God is above all the one who forgives, for He is the most personal being there is, more personal than us human beings, who are also things. He is personal to the point of being nothing but personal.7 That is why He is the one who can forgive.
It is not that He would forgive for other people’s sake, forgive the harms done to them, for it could be said: He has no difficulty in forgiving; it is no burden to him, since He is not the one harmed.
In a certain way, sin offends God. In our act of contrition we say: “My Lord, I regret having offended you...” How is this possible? If God is God, we cannot do anything to Him, i.e. we cannot hurt or disturb him, as we can with man.
Our faults hurt ourselves. St. Thomas Aquinas wrote: God is not offended by us except by what we do against our own good.8 In the book of Genesis it is said that man is made in God’s image (Gen 1:26). If one spits on a painting, in a way that does nothing to the painter; it is the painting that one ruins. The painter nevertheless suffers when he sees his work ruined. It is in this sense that God is hurt (except that in the case of sin it would be as if the painting spat on itself). Offending God and offending other men are therefore not two things. It is impossible to do one without doing the other.
Yet there is more: it is a bit too hasty to say without proper reflection that God is another, that He is the “utterly other,” as it is now usually said. This is true, but so is the fact that He is “the not-other,” as Nicholas of Cusa said, who used this expression as the title of a treatise. And perhaps it would be worthwhile to walk again the secular path recently described by Jean Greisch.9 Christians say, in general lines, that God became man in Jesus Christ, who, being the only one who was perfectly innocent, suffered. Why?
The problem Christianity attempts to solve is not whether God shall forgive or not; it is rather how to proceed so that human beings accept His forgiveness and thus become free. Let’s suppose they are so corrupted that they do not want to accept forgiveness, or in such an unconscious state that they do not even feel the need to be forgiven. How can one act upon freedom?

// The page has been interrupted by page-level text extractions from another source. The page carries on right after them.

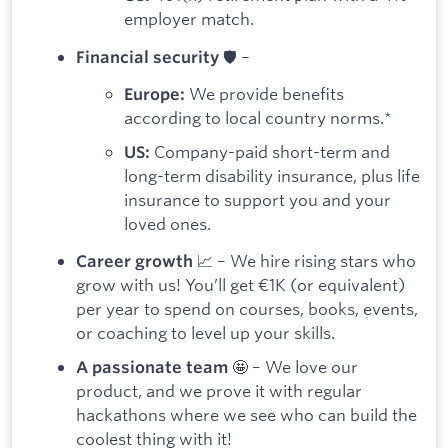
employer match.
🛡️ –
Financial security
We provide benefits
Europe:
according to local country norms.*
Company-paid short-term and
US:
long-term disability insurance, plus life
insurance to support you and your
loved ones.
📈 – We hire rising stars who
Career growth
grow with us! You’ll get €1K (or equivalent)
per year to spend on courses, books, events,
or coaching to level up your skills.
🤩 – We love our
A passionate team
product, and we prove it with regular
hackathons where we see who can build the
coolest thing with it!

For God, the easy thing to do would be to take revenge, that is, remove the sinner, yet that would only be an apparent victory. The sinner would be removed, but not the sin. Sin would still be strongest, for the sinner would not have changed. Crushing the sinner would in fact amount to betraying one’s own weakness, one’s own impotence, and also one’s own stupidity: God would mistake the victim, for his enemy is not the sinner, but sin, of which the sinner is himself the first victim.
The same would happen were God to simply clean our slate without taking man’s freedom seriously, who says “no” to Him. We know from the Old Testament that God is merciful and always forgives unconditionally. The highest ability consists in our making our freedom accept His forgiveness, thus transforming it from within. The Old Testament recounts the “economy of salvation,” that is, the device invented by God to free freedom itself: He lowers Himself, to the point of dying on the cross, in such a way that no one can feel humiliated by obeying such a lord... Incarnation was necessary to respect man’s freedom.
Christianity is not a system of coercions. Its force is that of love, and it is the only true force. Nothing is more demanding than love. It even has a terrible aspect. The Bible says so at the end of the Song of Songs, and we should take this statement very seriously: “for love is as strong as death, its jealousy unyielding as the grave” (8, 6).